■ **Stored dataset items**

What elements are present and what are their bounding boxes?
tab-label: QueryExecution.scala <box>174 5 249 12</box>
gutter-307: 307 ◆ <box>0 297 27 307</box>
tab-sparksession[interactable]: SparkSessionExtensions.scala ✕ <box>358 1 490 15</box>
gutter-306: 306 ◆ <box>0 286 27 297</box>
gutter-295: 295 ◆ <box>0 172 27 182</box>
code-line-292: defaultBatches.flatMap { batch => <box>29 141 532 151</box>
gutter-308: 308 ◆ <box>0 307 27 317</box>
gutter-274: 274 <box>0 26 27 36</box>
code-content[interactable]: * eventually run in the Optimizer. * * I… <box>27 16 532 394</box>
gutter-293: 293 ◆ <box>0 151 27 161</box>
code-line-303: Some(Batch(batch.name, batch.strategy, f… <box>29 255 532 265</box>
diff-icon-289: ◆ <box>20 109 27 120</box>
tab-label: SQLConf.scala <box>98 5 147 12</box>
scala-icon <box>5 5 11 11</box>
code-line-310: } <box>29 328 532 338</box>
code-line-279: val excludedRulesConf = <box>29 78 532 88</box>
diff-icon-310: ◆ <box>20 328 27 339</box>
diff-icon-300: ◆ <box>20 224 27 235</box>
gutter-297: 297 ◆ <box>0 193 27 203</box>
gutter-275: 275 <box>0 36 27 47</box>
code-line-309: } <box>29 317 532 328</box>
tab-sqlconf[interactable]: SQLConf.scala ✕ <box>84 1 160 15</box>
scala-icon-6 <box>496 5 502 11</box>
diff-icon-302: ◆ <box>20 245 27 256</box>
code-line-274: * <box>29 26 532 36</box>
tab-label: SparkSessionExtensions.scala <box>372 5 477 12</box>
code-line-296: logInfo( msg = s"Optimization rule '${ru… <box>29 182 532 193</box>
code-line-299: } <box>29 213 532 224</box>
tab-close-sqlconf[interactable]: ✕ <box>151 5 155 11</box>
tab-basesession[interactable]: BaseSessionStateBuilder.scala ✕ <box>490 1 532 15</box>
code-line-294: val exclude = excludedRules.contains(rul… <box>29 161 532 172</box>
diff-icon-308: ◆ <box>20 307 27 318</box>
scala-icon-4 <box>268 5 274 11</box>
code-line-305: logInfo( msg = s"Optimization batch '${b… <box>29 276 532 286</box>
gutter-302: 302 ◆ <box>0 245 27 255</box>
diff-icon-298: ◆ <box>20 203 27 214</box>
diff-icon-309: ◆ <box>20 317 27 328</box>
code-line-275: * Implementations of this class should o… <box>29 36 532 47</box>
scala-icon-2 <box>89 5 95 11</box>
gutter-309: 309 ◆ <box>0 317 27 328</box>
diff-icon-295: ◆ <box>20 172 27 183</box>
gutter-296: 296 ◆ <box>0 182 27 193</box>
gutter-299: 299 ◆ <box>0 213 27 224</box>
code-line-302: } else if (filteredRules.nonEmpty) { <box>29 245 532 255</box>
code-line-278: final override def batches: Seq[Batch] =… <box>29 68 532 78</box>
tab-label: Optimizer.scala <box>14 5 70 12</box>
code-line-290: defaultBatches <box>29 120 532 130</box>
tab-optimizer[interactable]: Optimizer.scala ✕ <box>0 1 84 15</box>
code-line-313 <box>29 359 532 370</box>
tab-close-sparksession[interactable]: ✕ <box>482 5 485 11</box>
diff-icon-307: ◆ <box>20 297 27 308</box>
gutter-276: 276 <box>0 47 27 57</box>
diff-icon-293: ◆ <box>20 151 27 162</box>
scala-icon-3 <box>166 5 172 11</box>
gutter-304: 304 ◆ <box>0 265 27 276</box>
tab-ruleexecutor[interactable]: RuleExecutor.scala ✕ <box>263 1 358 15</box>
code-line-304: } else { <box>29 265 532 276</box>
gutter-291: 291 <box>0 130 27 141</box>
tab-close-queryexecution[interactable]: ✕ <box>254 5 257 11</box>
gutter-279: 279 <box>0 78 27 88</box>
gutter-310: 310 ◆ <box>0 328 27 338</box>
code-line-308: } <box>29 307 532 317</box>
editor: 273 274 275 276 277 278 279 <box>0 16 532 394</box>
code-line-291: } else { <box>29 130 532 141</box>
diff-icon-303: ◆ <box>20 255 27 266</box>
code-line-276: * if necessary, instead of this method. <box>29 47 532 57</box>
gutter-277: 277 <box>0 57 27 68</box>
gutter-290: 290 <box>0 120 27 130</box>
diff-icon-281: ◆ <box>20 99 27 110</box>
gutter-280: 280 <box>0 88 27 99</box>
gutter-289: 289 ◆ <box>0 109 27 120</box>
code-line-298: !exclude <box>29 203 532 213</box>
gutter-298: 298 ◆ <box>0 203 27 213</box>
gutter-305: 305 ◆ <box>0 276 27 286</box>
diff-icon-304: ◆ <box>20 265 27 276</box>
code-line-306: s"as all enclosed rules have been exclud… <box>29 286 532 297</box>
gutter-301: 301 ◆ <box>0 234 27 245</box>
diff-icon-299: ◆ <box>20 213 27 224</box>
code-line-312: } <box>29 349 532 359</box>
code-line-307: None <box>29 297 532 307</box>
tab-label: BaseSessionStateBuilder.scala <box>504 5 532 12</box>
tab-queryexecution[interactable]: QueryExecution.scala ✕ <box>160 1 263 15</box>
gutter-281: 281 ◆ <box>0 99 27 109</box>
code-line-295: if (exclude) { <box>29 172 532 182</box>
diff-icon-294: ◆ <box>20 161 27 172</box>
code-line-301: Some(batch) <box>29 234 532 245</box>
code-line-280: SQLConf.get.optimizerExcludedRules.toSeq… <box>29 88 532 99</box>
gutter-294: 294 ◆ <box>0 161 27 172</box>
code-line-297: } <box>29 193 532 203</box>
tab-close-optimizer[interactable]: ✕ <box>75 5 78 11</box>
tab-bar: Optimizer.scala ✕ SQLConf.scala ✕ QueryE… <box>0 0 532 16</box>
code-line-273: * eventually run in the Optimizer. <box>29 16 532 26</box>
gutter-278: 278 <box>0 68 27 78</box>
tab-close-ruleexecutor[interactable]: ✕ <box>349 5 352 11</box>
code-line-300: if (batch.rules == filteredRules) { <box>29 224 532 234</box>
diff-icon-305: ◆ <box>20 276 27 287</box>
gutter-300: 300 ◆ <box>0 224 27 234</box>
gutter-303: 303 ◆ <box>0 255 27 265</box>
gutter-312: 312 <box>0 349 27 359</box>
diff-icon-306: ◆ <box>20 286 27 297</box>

■ **WHAT TO PRODUCE**
Copy each entry exactly, leaving every line as it is.

■ **RESULT FOR THIS TASK**
What elements are present and what are their bounding boxes?
tab-label: QueryExecution.scala <box>174 5 249 12</box>
gutter-307: 307 ◆ <box>0 297 27 307</box>
tab-sparksession[interactable]: SparkSessionExtensions.scala ✕ <box>358 1 490 15</box>
gutter-306: 306 ◆ <box>0 286 27 297</box>
gutter-295: 295 ◆ <box>0 172 27 182</box>
code-line-292: defaultBatches.flatMap { batch => <box>29 141 532 151</box>
gutter-308: 308 ◆ <box>0 307 27 317</box>
gutter-274: 274 <box>0 26 27 36</box>
code-content[interactable]: * eventually run in the Optimizer. * * I… <box>27 16 532 394</box>
gutter-293: 293 ◆ <box>0 151 27 161</box>
code-line-303: Some(Batch(batch.name, batch.strategy, f… <box>29 255 532 265</box>
diff-icon-289: ◆ <box>20 109 27 120</box>
tab-label: SQLConf.scala <box>98 5 147 12</box>
scala-icon <box>5 5 11 11</box>
code-line-310: } <box>29 328 532 338</box>
code-line-279: val excludedRulesConf = <box>29 78 532 88</box>
diff-icon-310: ◆ <box>20 328 27 339</box>
diff-icon-300: ◆ <box>20 224 27 235</box>
gutter-297: 297 ◆ <box>0 193 27 203</box>
gutter-275: 275 <box>0 36 27 47</box>
code-line-309: } <box>29 317 532 328</box>
tab-sqlconf[interactable]: SQLConf.scala ✕ <box>84 1 160 15</box>
scala-icon-6 <box>496 5 502 11</box>
diff-icon-302: ◆ <box>20 245 27 256</box>
code-line-274: * <box>29 26 532 36</box>
tab-label: SparkSessionExtensions.scala <box>372 5 477 12</box>
code-line-296: logInfo( msg = s"Optimization rule '${ru… <box>29 182 532 193</box>
code-line-299: } <box>29 213 532 224</box>
tab-close-sqlconf[interactable]: ✕ <box>151 5 155 11</box>
tab-basesession[interactable]: BaseSessionStateBuilder.scala ✕ <box>490 1 532 15</box>
code-line-294: val exclude = excludedRules.contains(rul… <box>29 161 532 172</box>
diff-icon-308: ◆ <box>20 307 27 318</box>
scala-icon-4 <box>268 5 274 11</box>
code-line-305: logInfo( msg = s"Optimization batch '${b… <box>29 276 532 286</box>
gutter-302: 302 ◆ <box>0 245 27 255</box>
diff-icon-298: ◆ <box>20 203 27 214</box>
diff-icon-309: ◆ <box>20 317 27 328</box>
code-line-275: * Implementations of this class should o… <box>29 36 532 47</box>
scala-icon-2 <box>89 5 95 11</box>
gutter-309: 309 ◆ <box>0 317 27 328</box>
diff-icon-295: ◆ <box>20 172 27 183</box>
gutter-296: 296 ◆ <box>0 182 27 193</box>
gutter-299: 299 ◆ <box>0 213 27 224</box>
code-line-302: } else if (filteredRules.nonEmpty) { <box>29 245 532 255</box>
code-line-278: final override def batches: Seq[Batch] =… <box>29 68 532 78</box>
tab-label: Optimizer.scala <box>14 5 70 12</box>
code-line-290: defaultBatches <box>29 120 532 130</box>
tab-optimizer[interactable]: Optimizer.scala ✕ <box>0 1 84 15</box>
code-line-313 <box>29 359 532 370</box>
tab-close-sparksession[interactable]: ✕ <box>482 5 485 11</box>
diff-icon-307: ◆ <box>20 297 27 308</box>
gutter-276: 276 <box>0 47 27 57</box>
diff-icon-293: ◆ <box>20 151 27 162</box>
scala-icon-3 <box>166 5 172 11</box>
gutter-304: 304 ◆ <box>0 265 27 276</box>
tab-ruleexecutor[interactable]: RuleExecutor.scala ✕ <box>263 1 358 15</box>
code-line-304: } else { <box>29 265 532 276</box>
gutter-291: 291 <box>0 130 27 141</box>
tab-close-queryexecution[interactable]: ✕ <box>254 5 257 11</box>
gutter-279: 279 <box>0 78 27 88</box>
gutter-310: 310 ◆ <box>0 328 27 338</box>
code-line-308: } <box>29 307 532 317</box>
editor: 273 274 275 276 277 278 279 <box>0 16 532 394</box>
code-line-291: } else { <box>29 130 532 141</box>
diff-icon-303: ◆ <box>20 255 27 266</box>
code-line-276: * if necessary, instead of this method. <box>29 47 532 57</box>
gutter-277: 277 <box>0 57 27 68</box>
gutter-290: 290 <box>0 120 27 130</box>
diff-icon-281: ◆ <box>20 99 27 110</box>
gutter-280: 280 <box>0 88 27 99</box>
gutter-289: 289 ◆ <box>0 109 27 120</box>
code-line-298: !exclude <box>29 203 532 213</box>
gutter-298: 298 ◆ <box>0 203 27 213</box>
gutter-305: 305 ◆ <box>0 276 27 286</box>
diff-icon-304: ◆ <box>20 265 27 276</box>
code-line-306: s"as all enclosed rules have been exclud… <box>29 286 532 297</box>
gutter-301: 301 ◆ <box>0 234 27 245</box>
diff-icon-299: ◆ <box>20 213 27 224</box>
code-line-312: } <box>29 349 532 359</box>
code-line-307: None <box>29 297 532 307</box>
tab-label: BaseSessionStateBuilder.scala <box>504 5 532 12</box>
tab-queryexecution[interactable]: QueryExecution.scala ✕ <box>160 1 263 15</box>
gutter-281: 281 ◆ <box>0 99 27 109</box>
code-line-295: if (exclude) { <box>29 172 532 182</box>
diff-icon-294: ◆ <box>20 161 27 172</box>
code-line-301: Some(batch) <box>29 234 532 245</box>
code-line-280: SQLConf.get.optimizerExcludedRules.toSeq… <box>29 88 532 99</box>
gutter-294: 294 ◆ <box>0 161 27 172</box>
code-line-297: } <box>29 193 532 203</box>
tab-close-optimizer[interactable]: ✕ <box>75 5 78 11</box>
tab-bar: Optimizer.scala ✕ SQLConf.scala ✕ QueryE… <box>0 0 532 16</box>
code-line-273: * eventually run in the Optimizer. <box>29 16 532 26</box>
gutter-278: 278 <box>0 68 27 78</box>
tab-close-ruleexecutor[interactable]: ✕ <box>349 5 352 11</box>
code-line-300: if (batch.rules == filteredRules) { <box>29 224 532 234</box>
diff-icon-305: ◆ <box>20 276 27 287</box>
gutter-300: 300 ◆ <box>0 224 27 234</box>
gutter-303: 303 ◆ <box>0 255 27 265</box>
gutter-312: 312 <box>0 349 27 359</box>
diff-icon-306: ◆ <box>20 286 27 297</box>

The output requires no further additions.